Nip Seasonal Allergies in the Bud
More than 50 million Americans suffer from allergies every year. In particular, springtime allergies are an annual nuisance for many people. As plants begin to bloom and neighbors start to cut their grass more frequently, allergy sufferers nationwide start sniffling and sneezing. What’s more, mold growth blooms both indoors and outdoors, making it almost impossible to escape allergy triggers.
For some, allergy symptoms may consist of sneezing a couple of times a year. But for others, seasonal allergies can cause congestion, a runny, itchy or stuffy nose, watery eyes, headaches and more for weeks or months at a time.
Fortunately, seasonal allergies only occur during certain parts of the year—usually the spring and summer. There are also natural ways to control your allergy symptoms since they are triggered by common allergens like tree pollen, grass, weeds and mold.
Alleviating Seasonal Allergies
Similar to other types of allergies, seasonal allergies develop when your body’s immune system detects and then overreacts to a foreign substance it thinks is harmful.
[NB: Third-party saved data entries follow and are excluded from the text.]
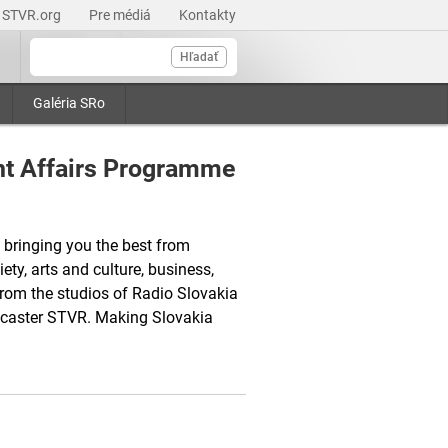
STVR.org
Pre médiá
Kontakty
Hľadať
Galéria SRo
nt Affairs Programme
 bringing you the best from
ety, arts and culture, business,
from the studios of Radio Slovakia
adcaster STVR. Making Slovakia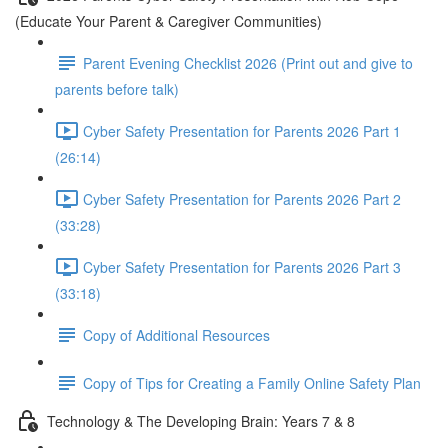
(Educate Your Parent & Caregiver Communities)
Parent Evening Checklist 2026 (Print out and give to
parents before talk)
Cyber Safety Presentation for Parents 2026 Part 1
(26:14)
Cyber Safety Presentation for Parents 2026 Part 2
(33:28)
Cyber Safety Presentation for Parents 2026 Part 3
(33:18)
Copy of Additional Resources
Copy of Tips for Creating a Family Online Safety Plan
Technology & The Developing Brain: Years 7 & 8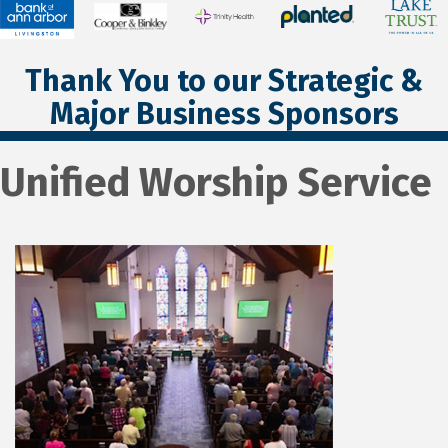
Thank You to our Strategic &
Major Business Sponsors
Unified Worship Service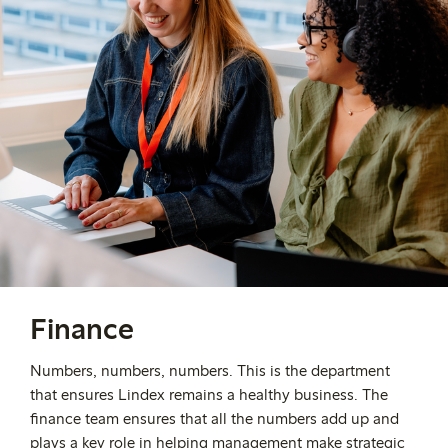
Finance
Numbers, numbers, numbers. This is the department
that ensures Lindex remains a healthy business. The
finance team ensures that all the numbers add up and
plays a key role in helping management make strategic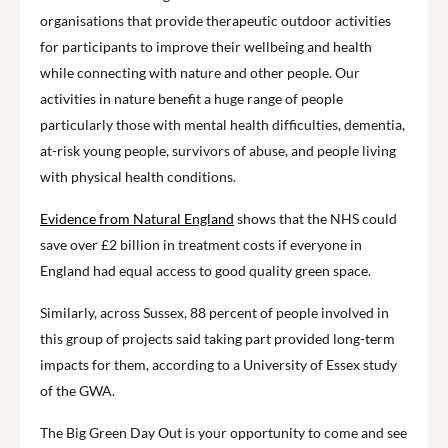
organisations that provide therapeutic outdoor activities
for participants to improve their wellbeing and health
while connecting with nature and other people. Our
activities in nature benefit a huge range of people
particularly those with mental health difficulties, dementia,
at-risk young people, survivors of abuse, and people living
with physical health conditions.
Evidence from Natural England
shows that the NHS could
save over £2 billion in treatment costs if everyone in
England had equal access to good quality green space.
Similarly, across Sussex, 88 percent of people involved in
this group of projects said taking part provided long-term
impacts for them, according to a University of Essex study
of the GWA.
The Big Green Day Out is your opportunity to come and see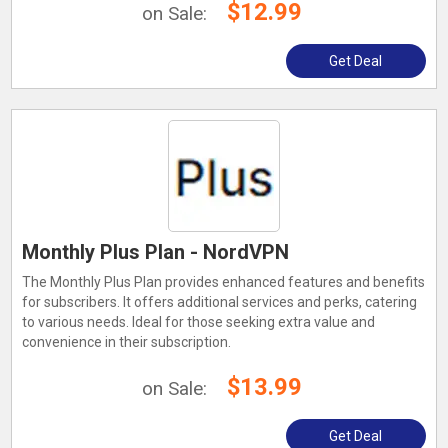
$12.99
on Sale:
Get Deal
Monthly Plus Plan - NordVPN
The Monthly Plus Plan provides enhanced features and benefits
for subscribers. It offers additional services and perks, catering
to various needs. Ideal for those seeking extra value and
convenience in their subscription.
$13.99
on Sale:
Get Deal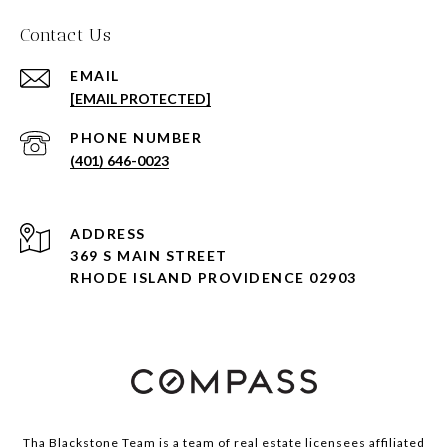
Contact Us
EMAIL
[EMAIL PROTECTED]
PHONE NUMBER
(401) 646-0023
ADDRESS
369 S MAIN STREET
RHODE ISLAND PROVIDENCE 02903
Tha Blackstone Team is a team of real estate licensees affiliated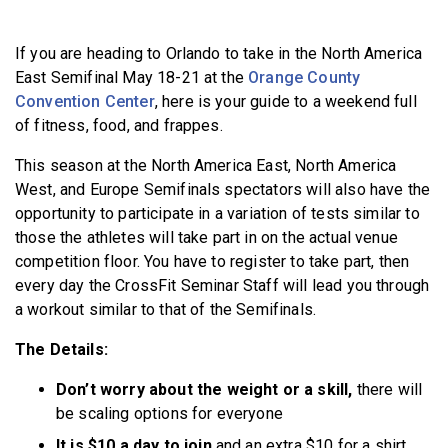
BECOME A MEMBER
If you are heading to Orlando to take in the North America
East Semifinal May 18-21 at the
Orange County
Convention Center
, here is your guide to a weekend full
of fitness, food, and frappes.
This season at the North America East, North America
West, and Europe Semifinals spectators will also have the
opportunity to participate in a variation of tests similar to
those the athletes will take part in on the actual venue
competition floor. You have to register to take part, then
every day the CrossFit Seminar Staff will lead you through
a workout similar to that of the Semifinals.
The Details:
Don’t worry about the weight or a skill,
there will
be scaling options for everyone
It is $10 a day to join
and an extra $10 for a shirt,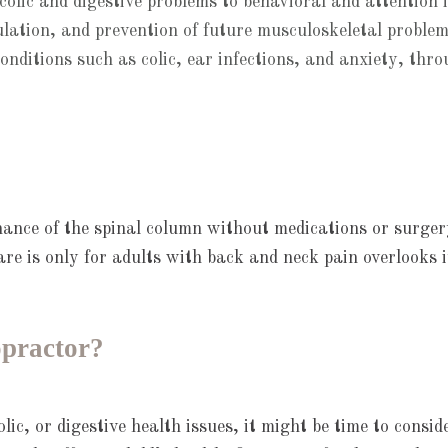
olic and digestive problems to behavioral and attention i
ation, and prevention of future musculoskeletal problem
conditions such as colic, ear infections, and anxiety, thr
ance of the spinal column without medications or surgery
re is only for adults with back and neck pain overlooks i
opractor?
olic, or digestive health issues, it might be time to consi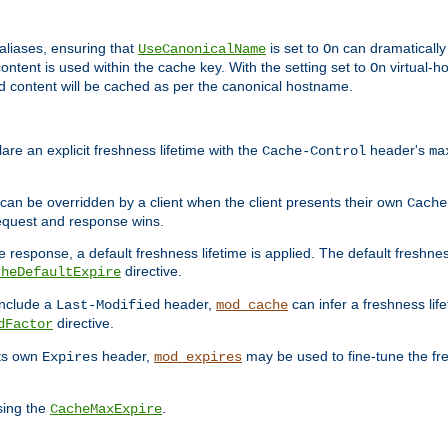
aliases, ensuring that
is set to
can dramatically 
UseCanonicalName
On
ontent is used within the cache key. With the setting set to
virtual-h
On
ead content will be cached as per the canonical hostname.
re an explicit freshness lifetime with the
header's
Cache-Control
ma
e can be overridden by a client when the client presents their own
Cache
request and response wins.
 response, a default freshness lifetime is applied. The default freshness
directive.
cheDefaultExpire
include a
header,
can infer a freshness lif
Last-Modified
mod_cache
directive.
dFactor
its own
header,
may be used to fine-tune the fr
Expires
mod_expires
sing the
.
CacheMaxExpire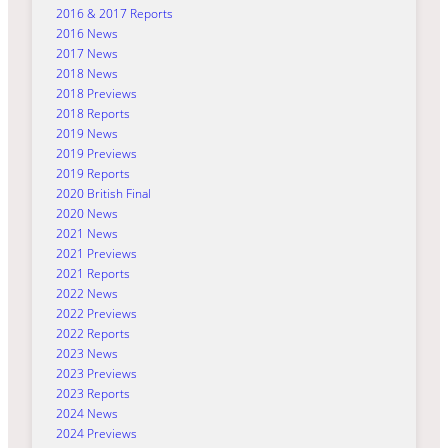
2016 & 2017 Reports
2016 News
2017 News
2018 News
2018 Previews
2018 Reports
2019 News
2019 Previews
2019 Reports
2020 British Final
2020 News
2021 News
2021 Previews
2021 Reports
2022 News
2022 Previews
2022 Reports
2023 News
2023 Previews
2023 Reports
2024 News
2024 Previews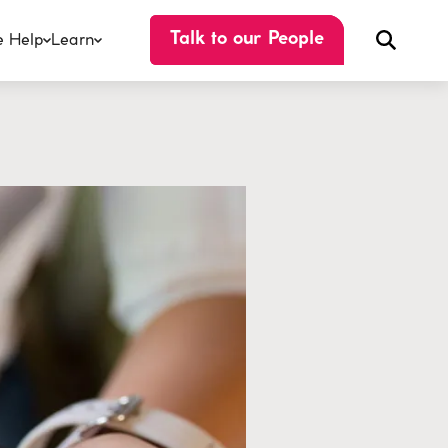
 Help
Learn
Talk to our People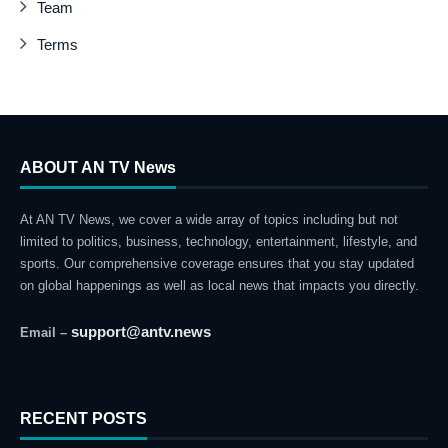
Team
Terms
ABOUT AN TV News
At AN TV News, we cover a wide array of topics including but not
limited to politics, business, technology, entertainment, lifestyle, and
sports. Our comprehensive coverage ensures that you stay updated
on global happenings as well as local news that impacts you directly.
support@antv.news
Email –
RECENT POSTS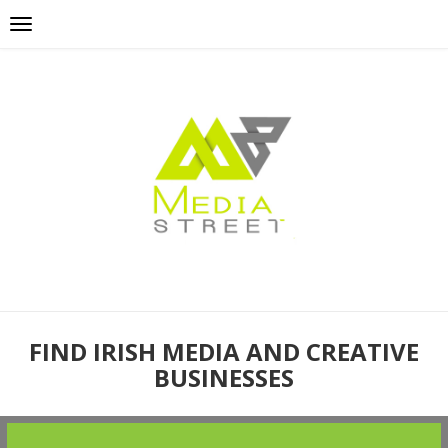
FIND IRISH MEDIA AND CREATIVE
BUSINESSES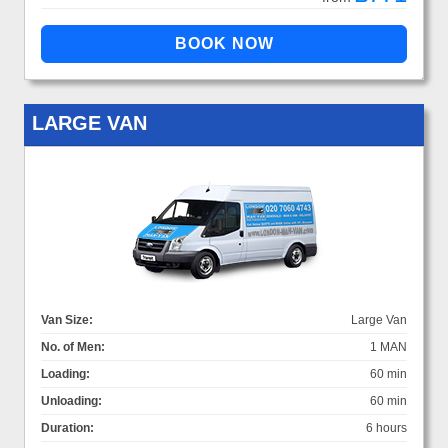
LARGE VAN
Van Size:
Large Van
No. of Men:
1 MAN
Loading:
60 min
Unloading:
60 min
Duration:
6 hours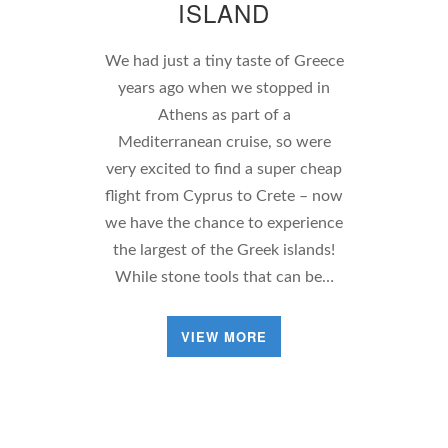
ISLAND
We had just a tiny taste of Greece
years ago when we stopped in
Athens as part of a
Mediterranean cruise, so were
very excited to find a super cheap
flight from Cyprus to Crete – now
we have the chance to experience
the largest of the Greek islands!
While stone tools that can be…
VIEW MORE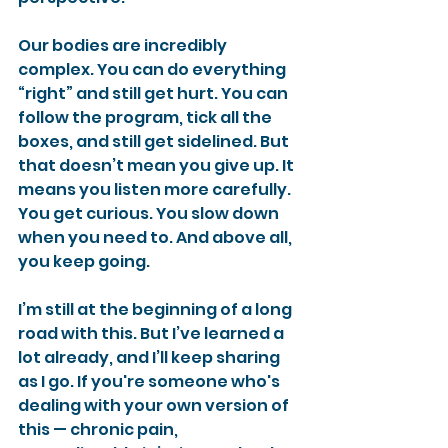
Our bodies are incredibly 
complex. You can do everything 
“right” and still get hurt. You can 
follow the program, tick all the 
boxes, and still get sidelined. But 
that doesn’t mean you give up. It 
means you listen more carefully. 
You get curious. You slow down 
when you need to. And above all, 
you keep going.
I’m still at the beginning of a long 
road with this. But I’ve learned a 
lot already, and I’ll keep sharing 
as I go. If you're someone who's 
dealing with your own version of 
this — chronic pain, 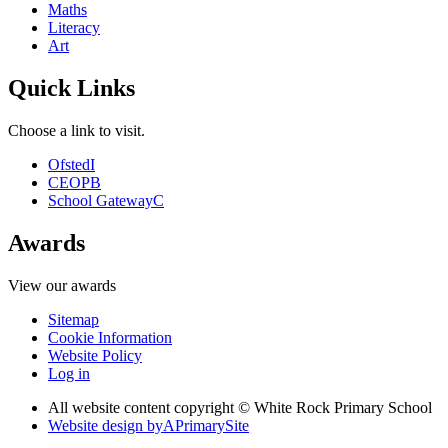
Maths
Literacy
Art
Quick Links
Choose a link to visit.
Ofsted
I
CEOP
B
School Gateway
C
Awards
View our awards
Sitemap
Cookie Information
Website Policy
Log in
All website content copyright © White Rock Primary School
Website design by
A
PrimarySite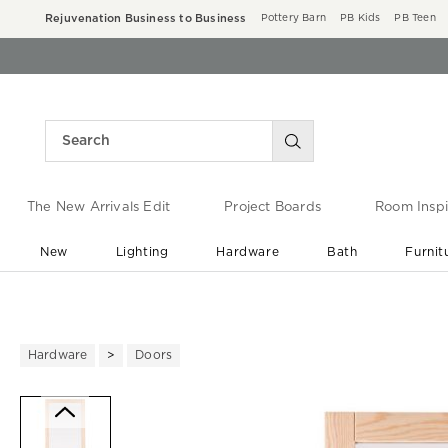
Rejuvenation Business to Business
Pottery Barn
PB Kids
PB Teen
The New Arrivals Edit
Project Boards
Room Inspi
New
Lighting
Hardware
Bath
Furnit
End of Summer Sale
Save up to 60% off ›
Hardware
Doors
Zoomable product image with ma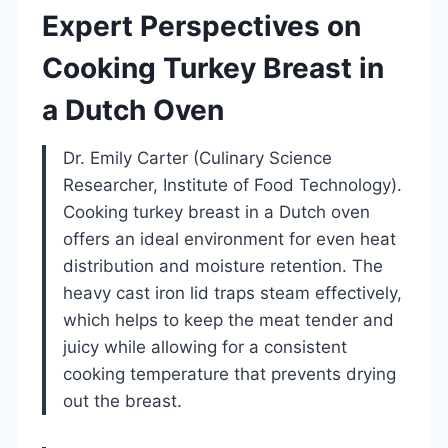
Expert Perspectives on
Cooking Turkey Breast in
a Dutch Oven
Dr. Emily Carter (Culinary Science
Researcher, Institute of Food Technology).
Cooking turkey breast in a Dutch oven
offers an ideal environment for even heat
distribution and moisture retention. The
heavy cast iron lid traps steam effectively,
which helps to keep the meat tender and
juicy while allowing for a consistent
cooking temperature that prevents drying
out the breast.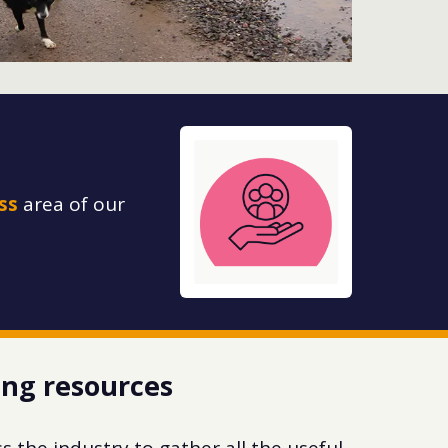
ss
area of our
ing resources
To reduce your allergies, consider the following strategies:
Wash your bedding every week in hot water to help keep pollen under control.
Wash your hair before going to bed since pollen can accumulate in your hair.
Limit the number of throw rugs to reduce dust and mold in your home.
Wear an inexpensive painter’s mask and gloves when cleaning, vacuuming or painting to limit skin exposure and dust and chemical inhalation.
Vacuum twice a week.
Make sure the rugs you have are washable.
Change air conditioning and heating air filters often.
Treatment for most allergies is available both over-the-counter and by prescription. If your allergy symptoms are severe or chronic, you may need a series of allergy shots. Contact your doctor or allergist to determine which seasonal allergy treatment option is best for you.